With the multitude of offers now available to purchase insurance, it’s really worth while to shop around for the best available deals. Be mindful however, that the cheapest premiums don’t necessarily signify that it’s the best deal. It’s important when comparing policies, not just to check the cost of covers but also things like the level and scope of cover, plus the policy excess.

Ways To Purchase

Insurance Companies- This might seem like the most straight-forward route to take, however if you don’t diligently shop around beforehand then there’s a high possibility you won’t get the best deal

Brokers Theoretically, brokers scour the marketplace to ensure they find you the best deal possible minus all the time, hassle and unnecessary costs on your part. However, this isn’t always the case. Generally, all brokers receive varying levels of commissions from insurance companies for selling their policies. Such a situation can lend itself to brokers guiding your business towards companies who pay the most commissions.

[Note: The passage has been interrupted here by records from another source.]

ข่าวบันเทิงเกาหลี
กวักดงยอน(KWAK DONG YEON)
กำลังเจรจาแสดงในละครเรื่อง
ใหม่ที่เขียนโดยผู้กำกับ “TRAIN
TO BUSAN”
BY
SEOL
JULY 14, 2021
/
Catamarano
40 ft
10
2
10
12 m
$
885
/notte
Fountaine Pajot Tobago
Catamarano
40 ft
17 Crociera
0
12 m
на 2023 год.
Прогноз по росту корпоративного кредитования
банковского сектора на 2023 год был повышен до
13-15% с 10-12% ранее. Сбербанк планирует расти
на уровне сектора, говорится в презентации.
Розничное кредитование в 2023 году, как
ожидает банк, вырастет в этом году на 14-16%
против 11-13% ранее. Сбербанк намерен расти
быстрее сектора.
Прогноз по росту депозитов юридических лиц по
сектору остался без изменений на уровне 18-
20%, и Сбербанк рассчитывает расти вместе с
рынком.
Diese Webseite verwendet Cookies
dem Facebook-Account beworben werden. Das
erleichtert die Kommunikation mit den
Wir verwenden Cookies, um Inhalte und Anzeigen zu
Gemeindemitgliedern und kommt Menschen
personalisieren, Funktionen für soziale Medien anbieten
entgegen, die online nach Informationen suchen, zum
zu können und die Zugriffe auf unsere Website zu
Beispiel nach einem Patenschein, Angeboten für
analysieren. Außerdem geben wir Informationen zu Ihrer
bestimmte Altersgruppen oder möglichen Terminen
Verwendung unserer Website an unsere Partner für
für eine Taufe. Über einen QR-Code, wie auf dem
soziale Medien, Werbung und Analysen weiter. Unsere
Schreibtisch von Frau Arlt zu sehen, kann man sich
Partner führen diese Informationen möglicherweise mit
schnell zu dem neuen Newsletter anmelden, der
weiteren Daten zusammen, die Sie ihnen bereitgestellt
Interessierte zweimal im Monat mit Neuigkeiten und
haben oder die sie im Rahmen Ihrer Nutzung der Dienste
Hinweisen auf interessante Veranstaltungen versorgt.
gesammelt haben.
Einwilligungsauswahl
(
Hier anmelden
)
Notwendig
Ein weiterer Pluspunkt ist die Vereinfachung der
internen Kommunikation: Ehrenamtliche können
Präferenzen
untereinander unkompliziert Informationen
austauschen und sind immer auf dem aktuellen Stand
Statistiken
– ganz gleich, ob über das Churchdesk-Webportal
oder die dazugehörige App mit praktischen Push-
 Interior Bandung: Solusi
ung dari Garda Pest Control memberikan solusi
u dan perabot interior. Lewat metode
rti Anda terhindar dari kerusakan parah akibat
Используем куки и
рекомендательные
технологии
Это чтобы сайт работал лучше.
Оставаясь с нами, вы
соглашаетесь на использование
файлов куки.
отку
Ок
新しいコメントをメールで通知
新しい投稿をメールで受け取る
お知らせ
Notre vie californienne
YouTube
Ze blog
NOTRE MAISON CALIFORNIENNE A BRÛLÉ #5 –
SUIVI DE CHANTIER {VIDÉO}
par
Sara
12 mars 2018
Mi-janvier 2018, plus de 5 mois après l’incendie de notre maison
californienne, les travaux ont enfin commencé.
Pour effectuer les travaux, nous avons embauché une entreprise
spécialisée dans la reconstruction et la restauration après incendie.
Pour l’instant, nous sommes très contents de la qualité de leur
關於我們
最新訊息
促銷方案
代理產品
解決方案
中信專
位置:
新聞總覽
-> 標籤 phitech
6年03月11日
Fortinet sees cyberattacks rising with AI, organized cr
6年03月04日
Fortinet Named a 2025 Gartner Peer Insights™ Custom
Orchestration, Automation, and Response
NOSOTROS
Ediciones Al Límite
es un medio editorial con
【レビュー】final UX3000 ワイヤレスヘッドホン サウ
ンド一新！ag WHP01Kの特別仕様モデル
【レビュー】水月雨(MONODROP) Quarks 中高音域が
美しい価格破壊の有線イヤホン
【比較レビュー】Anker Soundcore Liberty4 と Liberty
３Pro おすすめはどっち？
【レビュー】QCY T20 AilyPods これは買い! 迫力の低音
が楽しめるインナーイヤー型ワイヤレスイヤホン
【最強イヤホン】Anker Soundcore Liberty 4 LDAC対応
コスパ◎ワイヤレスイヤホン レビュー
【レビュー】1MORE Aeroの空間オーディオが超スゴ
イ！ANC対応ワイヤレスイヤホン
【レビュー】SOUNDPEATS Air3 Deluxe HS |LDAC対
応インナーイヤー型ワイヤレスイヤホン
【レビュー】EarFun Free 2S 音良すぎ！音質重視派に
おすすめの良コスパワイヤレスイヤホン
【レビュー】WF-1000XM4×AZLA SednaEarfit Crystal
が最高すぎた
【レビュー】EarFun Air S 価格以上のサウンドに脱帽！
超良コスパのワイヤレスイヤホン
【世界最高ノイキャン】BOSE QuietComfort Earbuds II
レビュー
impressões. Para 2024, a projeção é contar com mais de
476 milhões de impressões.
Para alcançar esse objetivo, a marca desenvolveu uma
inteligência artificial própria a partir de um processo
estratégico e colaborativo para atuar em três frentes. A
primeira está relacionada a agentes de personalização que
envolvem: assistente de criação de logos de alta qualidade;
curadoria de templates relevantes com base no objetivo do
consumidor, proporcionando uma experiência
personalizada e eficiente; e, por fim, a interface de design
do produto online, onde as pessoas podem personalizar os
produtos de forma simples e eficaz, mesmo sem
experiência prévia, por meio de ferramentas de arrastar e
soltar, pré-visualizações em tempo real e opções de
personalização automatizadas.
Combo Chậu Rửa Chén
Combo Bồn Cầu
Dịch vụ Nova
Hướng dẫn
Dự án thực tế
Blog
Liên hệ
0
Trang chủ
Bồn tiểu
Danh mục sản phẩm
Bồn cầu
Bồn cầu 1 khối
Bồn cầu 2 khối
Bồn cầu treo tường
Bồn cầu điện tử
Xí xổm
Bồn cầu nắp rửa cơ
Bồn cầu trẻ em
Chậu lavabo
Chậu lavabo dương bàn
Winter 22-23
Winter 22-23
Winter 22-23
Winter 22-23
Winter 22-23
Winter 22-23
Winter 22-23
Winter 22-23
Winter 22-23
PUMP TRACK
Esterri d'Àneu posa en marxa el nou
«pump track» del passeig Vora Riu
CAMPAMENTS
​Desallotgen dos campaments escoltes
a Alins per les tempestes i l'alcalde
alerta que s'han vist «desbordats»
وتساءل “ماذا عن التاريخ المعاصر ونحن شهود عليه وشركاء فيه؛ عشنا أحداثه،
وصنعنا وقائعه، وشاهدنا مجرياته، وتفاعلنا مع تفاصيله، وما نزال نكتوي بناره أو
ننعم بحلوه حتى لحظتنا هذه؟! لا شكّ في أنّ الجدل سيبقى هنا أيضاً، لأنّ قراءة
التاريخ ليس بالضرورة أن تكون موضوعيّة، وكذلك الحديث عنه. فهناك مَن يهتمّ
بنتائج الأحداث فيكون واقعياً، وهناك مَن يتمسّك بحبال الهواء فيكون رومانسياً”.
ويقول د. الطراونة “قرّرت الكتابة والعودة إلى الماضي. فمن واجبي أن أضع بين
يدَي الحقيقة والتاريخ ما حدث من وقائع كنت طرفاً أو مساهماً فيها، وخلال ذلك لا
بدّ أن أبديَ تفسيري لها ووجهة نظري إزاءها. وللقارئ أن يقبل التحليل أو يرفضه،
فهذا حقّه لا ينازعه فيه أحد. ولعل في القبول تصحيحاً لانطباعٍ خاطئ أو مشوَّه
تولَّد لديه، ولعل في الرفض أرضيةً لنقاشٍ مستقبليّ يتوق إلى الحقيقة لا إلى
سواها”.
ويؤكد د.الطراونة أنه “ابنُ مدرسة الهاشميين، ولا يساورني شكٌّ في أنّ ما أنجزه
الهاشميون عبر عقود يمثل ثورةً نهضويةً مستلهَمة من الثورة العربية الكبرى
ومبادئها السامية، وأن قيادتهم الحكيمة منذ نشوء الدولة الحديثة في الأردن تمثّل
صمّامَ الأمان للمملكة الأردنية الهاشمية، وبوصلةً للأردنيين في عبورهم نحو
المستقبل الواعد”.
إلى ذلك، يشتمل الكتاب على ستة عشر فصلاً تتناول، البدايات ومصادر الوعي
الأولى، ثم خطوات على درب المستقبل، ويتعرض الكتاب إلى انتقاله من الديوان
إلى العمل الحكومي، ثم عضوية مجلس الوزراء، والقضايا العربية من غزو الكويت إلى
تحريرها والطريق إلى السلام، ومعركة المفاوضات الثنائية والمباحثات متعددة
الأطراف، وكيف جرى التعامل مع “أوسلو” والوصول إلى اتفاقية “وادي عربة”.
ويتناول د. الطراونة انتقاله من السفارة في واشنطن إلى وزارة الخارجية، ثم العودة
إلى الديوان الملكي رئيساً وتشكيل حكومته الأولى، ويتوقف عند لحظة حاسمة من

Comparison Websites These are the online version of a broker. These websites produce an unbiased list of quotes from a number of insurers, making it easy for you to compare the best deals for you. It’s worth noting that no advice is giving at any stage.

Financial Advisers Advisers usually advise on insurance policies that are more related to health. If you wish to have some help and guidance on purchasing income protection, critical illness or private medical insurance then it will be worth you while seeking the advice of a qualified financial adviser.

N.B. Whenever you purchase insurance whether online, over the phone or through an adviser, you usually have 14 days to cancel your policy. If you do buy insurance and then you have a change of heart or you don’t think it is suitable, then make sure you check the terms and conditions of the policy to see if you are able to cancel.

Making A Claim

Common problems

Normally, when making a valid claim to your insurance company things tend to run smoothly. However, there are some exceptions. Below are some of the common problems that you can face when making a claim:

Insurance company fails to pay the full amount

The reasons for this happening could be because you don’t have a sufficient level of cover on your policy, or your insurer feels your claim is excessive in relation to your actual losses. In the case of the latter, it may be possible for you to negotiate with the insurer provided you can prove your claim is accurate.

Insurance company refuses to pay

Your insurer can do this if the claim you are making is not specifically covered within the policy, you’ve breached conditions with the policy or you have not kept up premium payments. If for any reason you feel the insurance company is acting unfairly, then you first should send them a formal complaint, and then if you fail to have a satisfactory outcome, you should then take your complaint to the Financial Ombudsmen Service.